Single Cell

BioAlpha single-cell is an algorithmic framework that can run full single-cell analysis pipeline on Python for large biological datasets in realtime.

Import BioAlpha single-cell as:

from bioalpha import singlecell as sc

or:

from bioalpha import sc

Following the BioAlpha Tutorial and AUCell Tutorial to see how to use it.

Preprocessing: pp

bioalpha.singlecell.pp provides basic transformation on data.

preprocessing.filter_cells

Filter cell outliers based on counts and numbers of genes expressed.

preprocessing.filter_genes

Filter genes based on number of cells or counts.

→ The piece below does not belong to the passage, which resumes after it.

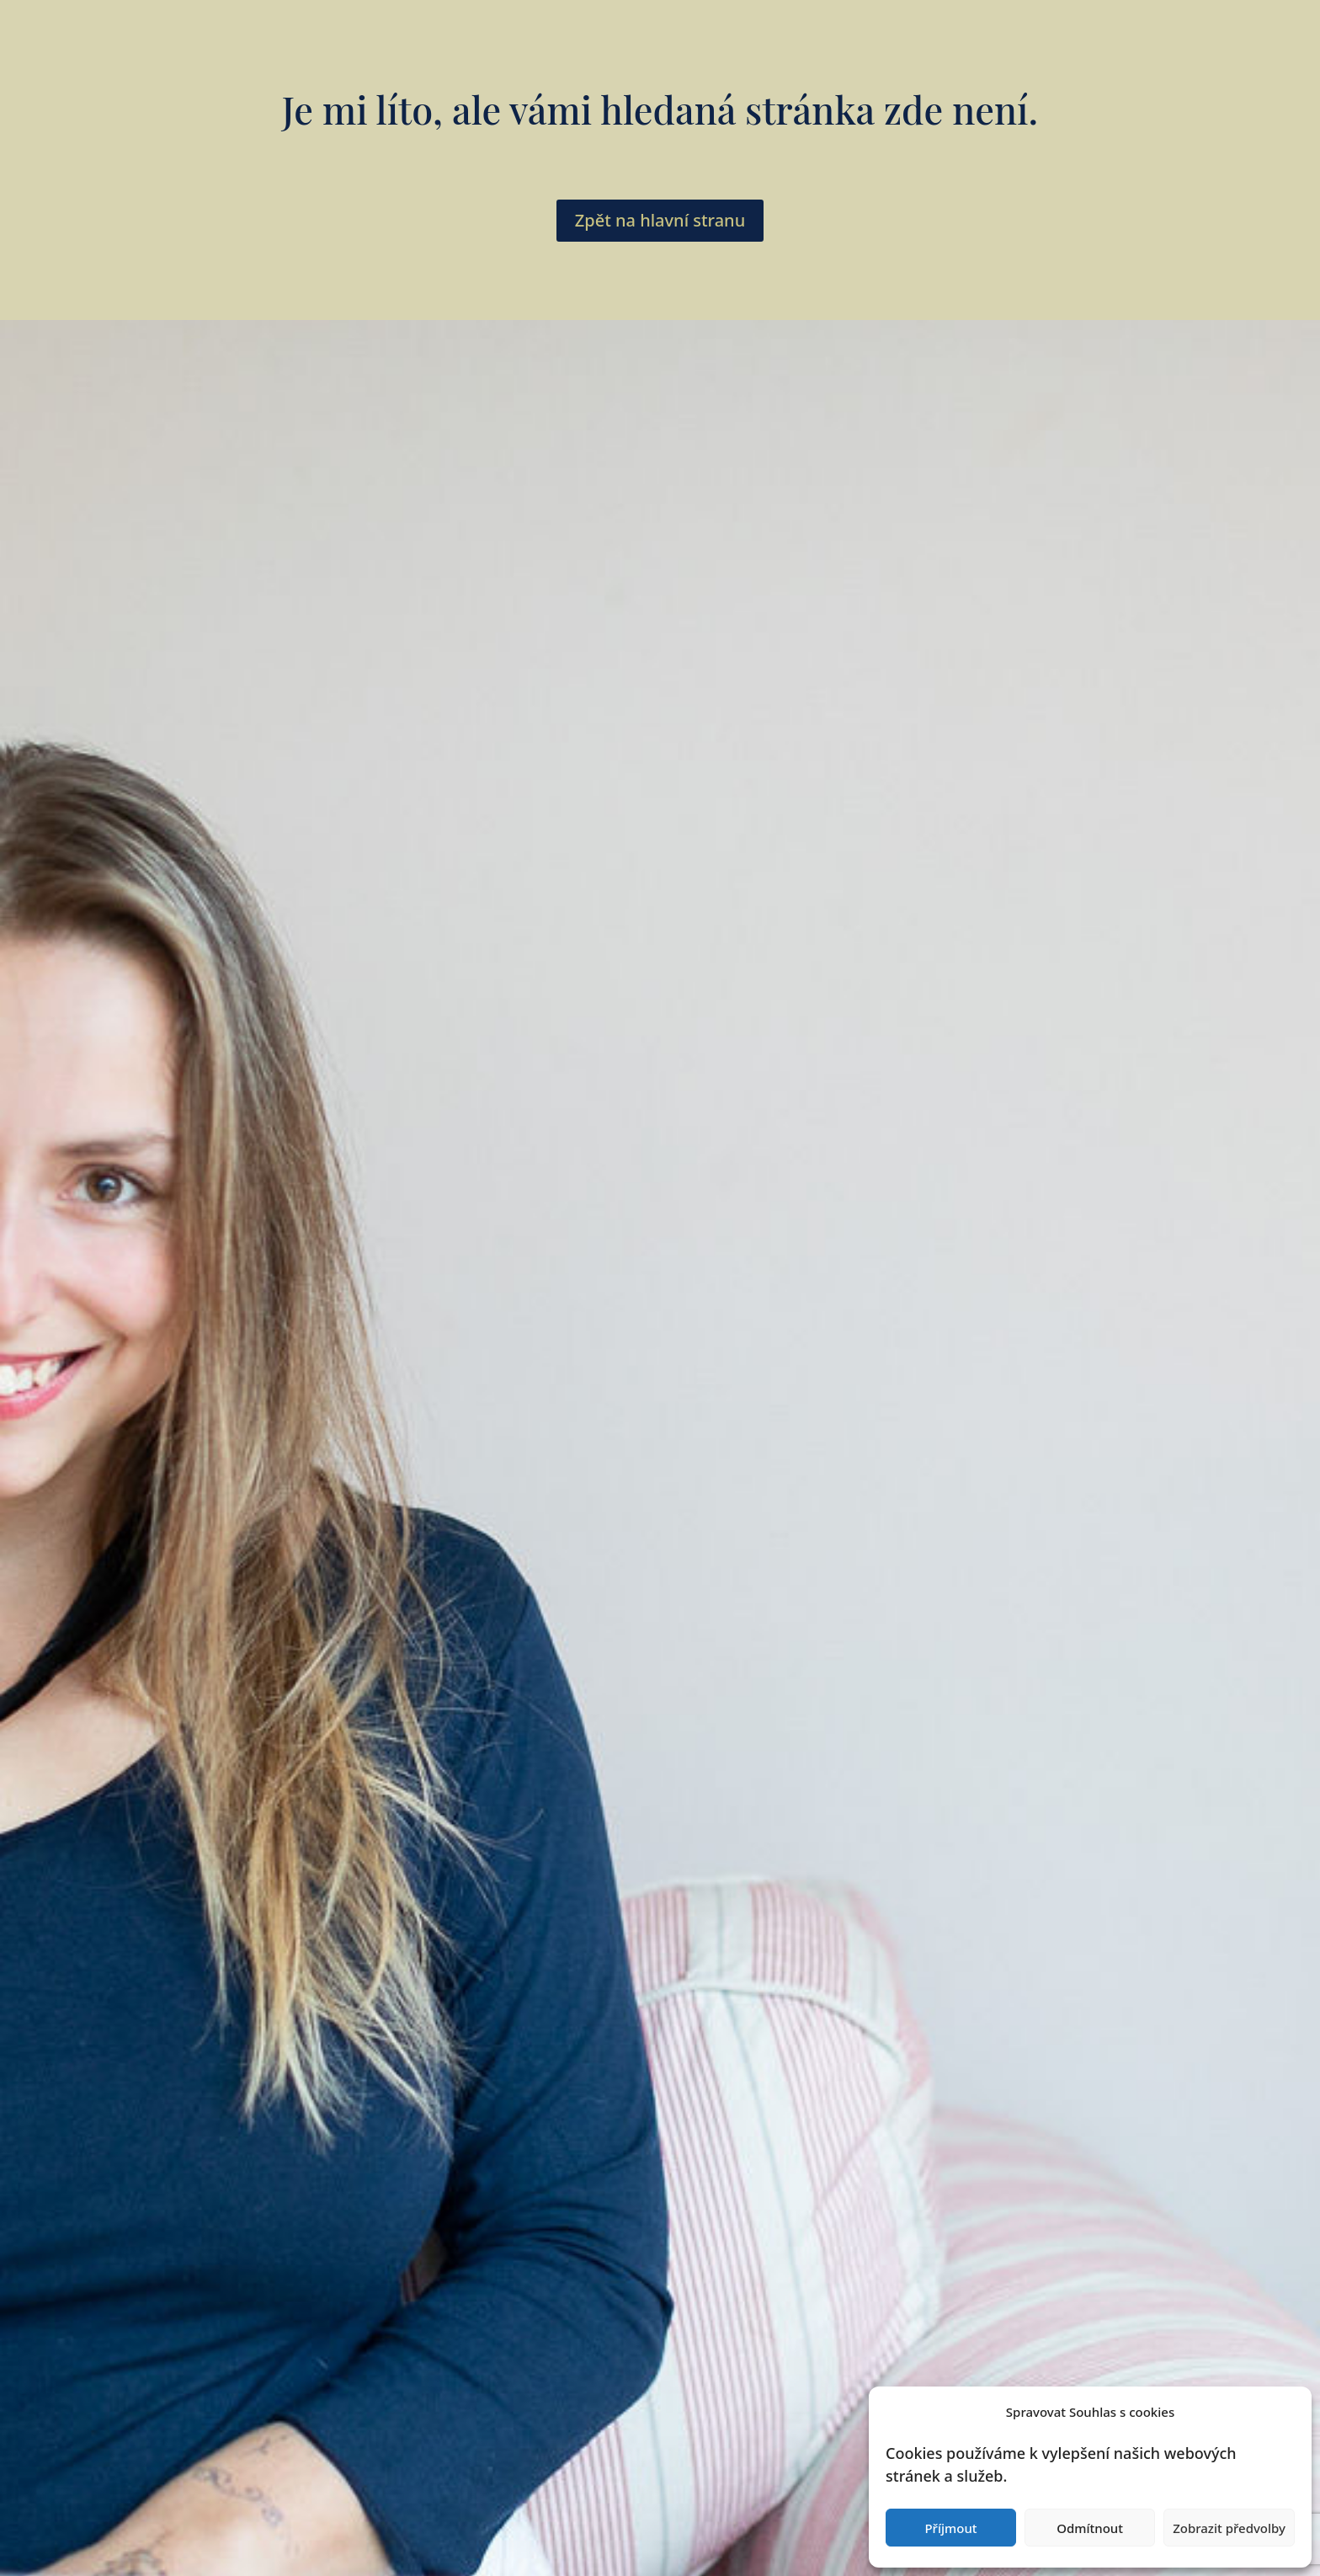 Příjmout (950, 2528)
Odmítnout (1090, 2528)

preprocessing.calculate_qc_metrics

Calculate quality control metrics.

preprocessing.log_normalize

Normalize counts per cell and calculate log1p.

preprocessing.log1p

Logarithmize the data matrix.

preprocessing.highly_variable_genes

Annotate highly variable genes.

preprocessing.regress_out

Regress out (mostly) unwanted sources of variation.

preprocessing.scale

Scale data to unit variance and zero mean.

preprocessing.pca

Principal component analysis.

preprocessing.subsample

Subsample to a fraction of the number of observations.

preprocessing.harmony_integrate

Use harmony algorithm to integrate different experiments.

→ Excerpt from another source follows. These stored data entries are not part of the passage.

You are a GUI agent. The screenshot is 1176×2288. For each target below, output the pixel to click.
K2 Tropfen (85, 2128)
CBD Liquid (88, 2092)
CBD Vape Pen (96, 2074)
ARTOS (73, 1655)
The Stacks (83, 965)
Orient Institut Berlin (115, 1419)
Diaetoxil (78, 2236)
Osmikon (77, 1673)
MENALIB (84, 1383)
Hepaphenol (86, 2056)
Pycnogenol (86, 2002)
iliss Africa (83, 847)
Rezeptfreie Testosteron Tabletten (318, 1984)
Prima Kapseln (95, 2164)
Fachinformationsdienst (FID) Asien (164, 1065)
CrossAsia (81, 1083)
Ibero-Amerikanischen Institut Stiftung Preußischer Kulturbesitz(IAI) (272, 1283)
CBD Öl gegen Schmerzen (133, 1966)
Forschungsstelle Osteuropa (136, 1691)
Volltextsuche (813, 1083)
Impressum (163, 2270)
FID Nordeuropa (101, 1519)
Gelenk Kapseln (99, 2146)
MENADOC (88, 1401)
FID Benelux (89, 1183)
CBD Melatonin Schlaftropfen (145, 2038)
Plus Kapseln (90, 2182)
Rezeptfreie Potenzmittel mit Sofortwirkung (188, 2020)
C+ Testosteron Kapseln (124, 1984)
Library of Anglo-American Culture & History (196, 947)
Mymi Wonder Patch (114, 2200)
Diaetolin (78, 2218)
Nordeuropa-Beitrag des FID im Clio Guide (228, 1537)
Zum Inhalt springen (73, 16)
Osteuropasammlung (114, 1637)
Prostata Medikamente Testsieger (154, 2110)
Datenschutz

preprocessing.combine_keys

Combine keys in adata.obs.

preprocessing.neighbors

Compute a neighborhood graph of observations.

Tool: tl

Provide methods for an interpretable annotation and visualizing with parallel module on bioalpha.sc.pl.

tools.kmeans

Cluster cells into subgroups.

tools.louvain

Cluster cells into subgroups.

tools.tsne

Run t-SNE t-distributed stochastic neighborhood embedding (tSNE).

tools.umap

Embed the neighborhood graph using UMAP (Uniform Manifold Approximation and Projection).

tools.rank_genes_groups

Rank genes for characterizing groups.

tools.aucell

Calculate enrichment of gene signatures for single cells.

Plotting: pl

plotting.highest_expr_genes

Fraction of counts assigned to each gene over all cells.

plotting.highly_variable_genes

Plot dispersions or normalized variance versus means for genes.

plotting.tsne

Scatter plot in tSNE basis.

plotting.umap

Scatter plot in UMAP basis.

plotting.rank_genes_groups_volcano

Plot ranking of genes using volcano plot.

plotting.aucell_heatmap

Plotting AUC scores of cells and gene_sets.

plotting.aucell

Plotting AUC scores of cells and gene_sets.

Reading

read_10x_mtx

Fast read 10x-Genomics-formatted mtx directory.

read_10x_h5

Read 10x-Genomics-formatted hdf5 file.

read_h5ad

Read .h5ad-formatted hdf5 file.

read_mtx

Fast reading algorithm for mtx files.

read_gene_signatures

Read gene signatures from JSON file.

read_gene_signatures_gmt

Read gene signatures from GMT file.

read_gene_signatures_GSEA

Read gene signatures from GSEA (https://www.gsea-msigdb.org/).

get_gene_signatures_name_from_GSEA

Get gene signature name from GSEA (https://www.gsea-msigdb.org/).

download_GEO_data

Download suplementary file of data from GEO (https://www.ncbi.nlm.nih.gov/geo/query/acc.cgi).

Writing

write_bioturing_format

Write Bioturing format.

Experimental

experimental.tools.find_marker

Identifies marker genes.

experimental.tools.thresholding

Find threshold to cut-off and smooth the expression matrix.